Problem description:
Only a number is expected: how many lines in these records mention the word "Garuda"?

** Provided entries follows **

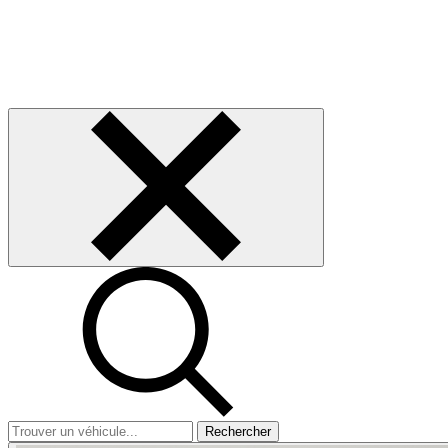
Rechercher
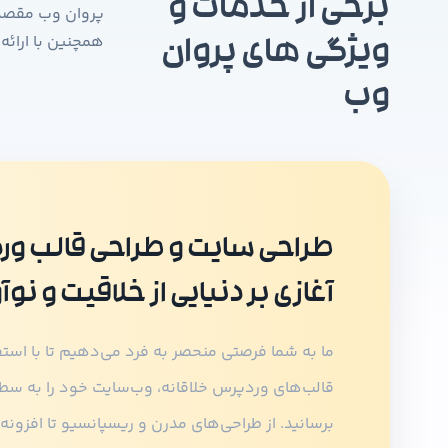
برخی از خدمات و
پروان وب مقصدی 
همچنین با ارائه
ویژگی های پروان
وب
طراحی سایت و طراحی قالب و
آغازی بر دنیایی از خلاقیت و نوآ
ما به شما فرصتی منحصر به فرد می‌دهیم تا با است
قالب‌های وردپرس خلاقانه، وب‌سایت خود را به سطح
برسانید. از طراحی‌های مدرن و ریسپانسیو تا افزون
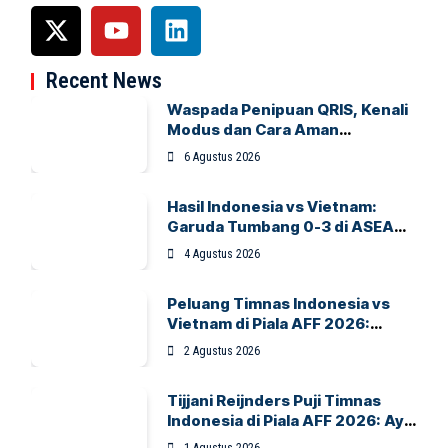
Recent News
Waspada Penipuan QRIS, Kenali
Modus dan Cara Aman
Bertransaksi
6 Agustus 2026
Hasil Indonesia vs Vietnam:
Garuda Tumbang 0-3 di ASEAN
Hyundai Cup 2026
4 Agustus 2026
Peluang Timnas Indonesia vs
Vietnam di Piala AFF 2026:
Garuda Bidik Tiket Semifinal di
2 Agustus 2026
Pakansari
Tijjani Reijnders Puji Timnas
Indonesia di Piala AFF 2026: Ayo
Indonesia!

** End of Provided entries **
** Provided entries follows **

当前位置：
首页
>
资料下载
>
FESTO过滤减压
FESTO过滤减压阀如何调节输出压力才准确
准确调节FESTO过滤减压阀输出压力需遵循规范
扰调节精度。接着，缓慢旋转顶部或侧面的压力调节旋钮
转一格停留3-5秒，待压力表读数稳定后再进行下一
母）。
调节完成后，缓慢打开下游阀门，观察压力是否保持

** End of Provided entries **

Answer box:
2